▶ What you should do
Give the listing again word for word, excluding the pictures it contains.

=== Supplied material ===

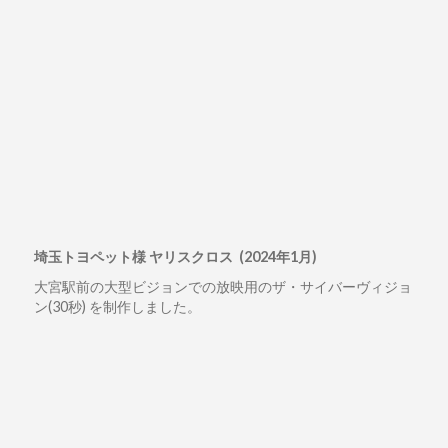
埼玉トヨペット様 ヤリスクロス (2024年1月)
大宮駅前の大型ビジョンでの放映用のザ・サイバーヴィジョ
ン(30秒) を制作しました。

===

▶ Solution for this problem
埼玉トヨペット様 ヤリスクロス (2024年1月)
大宮駅前の大型ビジョンでの放映用のザ・サイバーヴィジョ
ン(30秒) を制作しました。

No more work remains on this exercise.